Describe what the term data redundancy means in database design. Explain if it is bad and if a normalized database design is always the best design. Discuss the pros and cons of a normalized database.

Data redundancy is a condition created within a database or data storage technology in which the same piece of data is held in two separate places. This can mean two different fields within a single database, or two different spots in multiple software environments or platforms. Whenever data is repeated, this basically constitutes data redundancy. This can occur by accident, but is also done deliberately for backup and recovery purposes.

Pros of a Normalized Database

Updates run quickly due to no data being duplicated in multiple locations.

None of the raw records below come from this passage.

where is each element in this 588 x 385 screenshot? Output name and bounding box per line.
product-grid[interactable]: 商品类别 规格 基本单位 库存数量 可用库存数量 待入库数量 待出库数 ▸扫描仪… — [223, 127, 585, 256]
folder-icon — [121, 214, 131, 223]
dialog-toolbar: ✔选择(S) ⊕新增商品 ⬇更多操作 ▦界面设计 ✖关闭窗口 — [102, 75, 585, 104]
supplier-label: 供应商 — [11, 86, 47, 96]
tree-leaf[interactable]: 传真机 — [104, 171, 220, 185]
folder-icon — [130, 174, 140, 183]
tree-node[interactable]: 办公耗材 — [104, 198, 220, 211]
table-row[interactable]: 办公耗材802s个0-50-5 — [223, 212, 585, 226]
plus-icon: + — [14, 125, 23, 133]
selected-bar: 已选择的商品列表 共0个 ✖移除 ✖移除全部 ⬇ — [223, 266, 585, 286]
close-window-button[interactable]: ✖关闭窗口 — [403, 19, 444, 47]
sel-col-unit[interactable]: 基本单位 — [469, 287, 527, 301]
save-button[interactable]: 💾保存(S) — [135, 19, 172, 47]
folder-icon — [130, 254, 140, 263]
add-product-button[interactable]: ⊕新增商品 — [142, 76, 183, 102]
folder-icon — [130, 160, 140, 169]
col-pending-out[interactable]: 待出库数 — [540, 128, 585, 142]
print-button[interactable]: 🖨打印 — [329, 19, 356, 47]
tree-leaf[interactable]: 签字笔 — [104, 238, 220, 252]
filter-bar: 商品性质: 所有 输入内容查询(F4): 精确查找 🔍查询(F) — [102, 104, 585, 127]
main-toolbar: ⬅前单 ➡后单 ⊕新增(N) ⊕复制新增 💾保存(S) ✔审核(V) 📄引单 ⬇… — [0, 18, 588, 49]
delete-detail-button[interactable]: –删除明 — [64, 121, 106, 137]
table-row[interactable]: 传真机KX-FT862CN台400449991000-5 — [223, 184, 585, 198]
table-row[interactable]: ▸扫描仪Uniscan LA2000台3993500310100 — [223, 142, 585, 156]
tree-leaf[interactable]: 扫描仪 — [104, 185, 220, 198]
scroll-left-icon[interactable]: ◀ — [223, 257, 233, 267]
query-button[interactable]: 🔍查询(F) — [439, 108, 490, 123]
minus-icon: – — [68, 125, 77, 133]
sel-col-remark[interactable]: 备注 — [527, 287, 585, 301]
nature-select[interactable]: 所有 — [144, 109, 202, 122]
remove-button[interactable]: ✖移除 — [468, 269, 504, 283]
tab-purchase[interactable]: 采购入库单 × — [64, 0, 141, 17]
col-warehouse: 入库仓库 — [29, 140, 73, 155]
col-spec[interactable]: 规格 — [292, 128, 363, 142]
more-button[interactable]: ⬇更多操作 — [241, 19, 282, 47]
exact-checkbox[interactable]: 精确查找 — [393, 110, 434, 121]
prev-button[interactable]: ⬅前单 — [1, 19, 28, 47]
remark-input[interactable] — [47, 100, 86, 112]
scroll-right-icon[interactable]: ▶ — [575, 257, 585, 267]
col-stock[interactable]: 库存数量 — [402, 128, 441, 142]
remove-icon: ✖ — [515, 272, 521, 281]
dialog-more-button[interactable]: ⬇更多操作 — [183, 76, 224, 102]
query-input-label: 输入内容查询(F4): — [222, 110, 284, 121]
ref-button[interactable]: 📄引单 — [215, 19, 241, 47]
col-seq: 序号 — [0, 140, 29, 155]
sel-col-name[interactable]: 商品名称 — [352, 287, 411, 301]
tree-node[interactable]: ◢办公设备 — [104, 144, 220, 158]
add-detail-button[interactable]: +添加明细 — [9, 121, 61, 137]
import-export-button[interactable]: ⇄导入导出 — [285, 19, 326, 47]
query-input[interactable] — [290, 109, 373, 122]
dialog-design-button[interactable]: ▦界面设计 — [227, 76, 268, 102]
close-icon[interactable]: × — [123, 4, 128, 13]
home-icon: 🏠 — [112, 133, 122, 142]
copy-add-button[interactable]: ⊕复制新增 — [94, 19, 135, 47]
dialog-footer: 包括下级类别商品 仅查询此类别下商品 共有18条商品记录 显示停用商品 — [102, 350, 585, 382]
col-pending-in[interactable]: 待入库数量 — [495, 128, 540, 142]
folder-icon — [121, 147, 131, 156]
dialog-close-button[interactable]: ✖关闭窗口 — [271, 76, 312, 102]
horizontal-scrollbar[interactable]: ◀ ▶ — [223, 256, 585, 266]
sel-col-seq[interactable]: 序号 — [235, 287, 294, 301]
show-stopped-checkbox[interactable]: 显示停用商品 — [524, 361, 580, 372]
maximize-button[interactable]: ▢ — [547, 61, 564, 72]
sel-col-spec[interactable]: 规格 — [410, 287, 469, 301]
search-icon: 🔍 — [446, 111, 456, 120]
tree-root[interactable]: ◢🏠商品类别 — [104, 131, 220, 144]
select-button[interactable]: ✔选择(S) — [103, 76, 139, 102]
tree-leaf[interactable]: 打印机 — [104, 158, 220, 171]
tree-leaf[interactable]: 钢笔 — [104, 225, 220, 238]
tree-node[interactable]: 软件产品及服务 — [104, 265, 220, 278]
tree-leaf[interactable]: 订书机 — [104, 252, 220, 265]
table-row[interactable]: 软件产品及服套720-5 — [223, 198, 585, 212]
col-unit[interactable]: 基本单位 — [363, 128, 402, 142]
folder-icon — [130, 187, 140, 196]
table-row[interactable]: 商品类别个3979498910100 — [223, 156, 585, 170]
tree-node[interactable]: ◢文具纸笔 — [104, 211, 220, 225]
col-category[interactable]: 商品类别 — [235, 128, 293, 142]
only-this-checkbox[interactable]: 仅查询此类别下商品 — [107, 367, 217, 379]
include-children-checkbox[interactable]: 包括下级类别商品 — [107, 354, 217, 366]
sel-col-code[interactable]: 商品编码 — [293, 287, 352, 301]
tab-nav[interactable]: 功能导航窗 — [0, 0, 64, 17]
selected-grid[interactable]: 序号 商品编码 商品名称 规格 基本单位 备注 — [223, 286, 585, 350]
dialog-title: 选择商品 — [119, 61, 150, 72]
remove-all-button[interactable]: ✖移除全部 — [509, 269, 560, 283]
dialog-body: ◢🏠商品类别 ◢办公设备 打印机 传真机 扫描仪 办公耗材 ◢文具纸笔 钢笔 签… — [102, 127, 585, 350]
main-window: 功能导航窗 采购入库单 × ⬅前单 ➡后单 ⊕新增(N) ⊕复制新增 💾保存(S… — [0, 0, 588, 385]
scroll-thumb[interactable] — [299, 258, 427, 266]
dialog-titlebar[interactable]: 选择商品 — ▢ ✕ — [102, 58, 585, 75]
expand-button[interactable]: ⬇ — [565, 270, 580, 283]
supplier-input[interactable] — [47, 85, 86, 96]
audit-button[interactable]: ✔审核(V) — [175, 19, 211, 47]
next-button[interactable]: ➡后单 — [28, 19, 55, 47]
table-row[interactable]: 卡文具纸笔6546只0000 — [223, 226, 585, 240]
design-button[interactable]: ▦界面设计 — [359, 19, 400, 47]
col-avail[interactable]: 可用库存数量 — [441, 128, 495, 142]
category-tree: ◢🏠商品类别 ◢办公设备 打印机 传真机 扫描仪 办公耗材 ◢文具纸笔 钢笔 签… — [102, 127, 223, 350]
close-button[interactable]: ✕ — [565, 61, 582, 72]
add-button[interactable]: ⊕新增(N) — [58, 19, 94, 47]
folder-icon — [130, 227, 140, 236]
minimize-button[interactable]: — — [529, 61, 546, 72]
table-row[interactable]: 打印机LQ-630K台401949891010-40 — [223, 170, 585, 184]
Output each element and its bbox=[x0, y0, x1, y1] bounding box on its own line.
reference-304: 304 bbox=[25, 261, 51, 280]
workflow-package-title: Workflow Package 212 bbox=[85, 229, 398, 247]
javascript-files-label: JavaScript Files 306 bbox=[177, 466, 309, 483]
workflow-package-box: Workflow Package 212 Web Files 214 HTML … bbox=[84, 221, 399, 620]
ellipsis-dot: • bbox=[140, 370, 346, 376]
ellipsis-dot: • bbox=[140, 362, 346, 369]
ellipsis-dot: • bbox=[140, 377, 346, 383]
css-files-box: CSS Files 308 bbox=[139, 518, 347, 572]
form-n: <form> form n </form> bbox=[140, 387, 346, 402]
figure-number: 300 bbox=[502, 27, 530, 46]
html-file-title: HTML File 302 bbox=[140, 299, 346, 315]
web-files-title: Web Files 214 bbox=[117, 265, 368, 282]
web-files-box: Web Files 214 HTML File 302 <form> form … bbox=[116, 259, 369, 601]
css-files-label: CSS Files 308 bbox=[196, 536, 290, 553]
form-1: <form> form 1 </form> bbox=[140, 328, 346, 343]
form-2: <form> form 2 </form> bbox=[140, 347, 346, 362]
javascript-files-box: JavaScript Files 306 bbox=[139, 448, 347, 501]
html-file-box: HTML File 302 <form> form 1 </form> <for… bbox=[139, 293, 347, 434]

Also, Inserts run quickly since there is only a single insertion point for a piece of data and no duplication is required.

Cons of a Normalized Database

Since data is not duplicated, table joins are required. This makes quires more complicated, and thus read times are slower.

And, since joins are required, indexing does not work as efficiently.

Again, this makes readtimes slower because the joins don’t typically work well with indexing.

In database design, a normalized database helps remove redundant data. This saves storage space and, more importantly, various data anomalies, such as an insert problem, delete problem, and so forth. However, normalizing a database can create problems. The data retrieval becomes complex and time-consuming. For this reason, a little bit of data redundancy is often desirable and allowable. It makes the data reporting easier. Generally, OLTP (transaction database) has a normalized design and the reporting database, such as a data warehouse, has a highly denormalized design.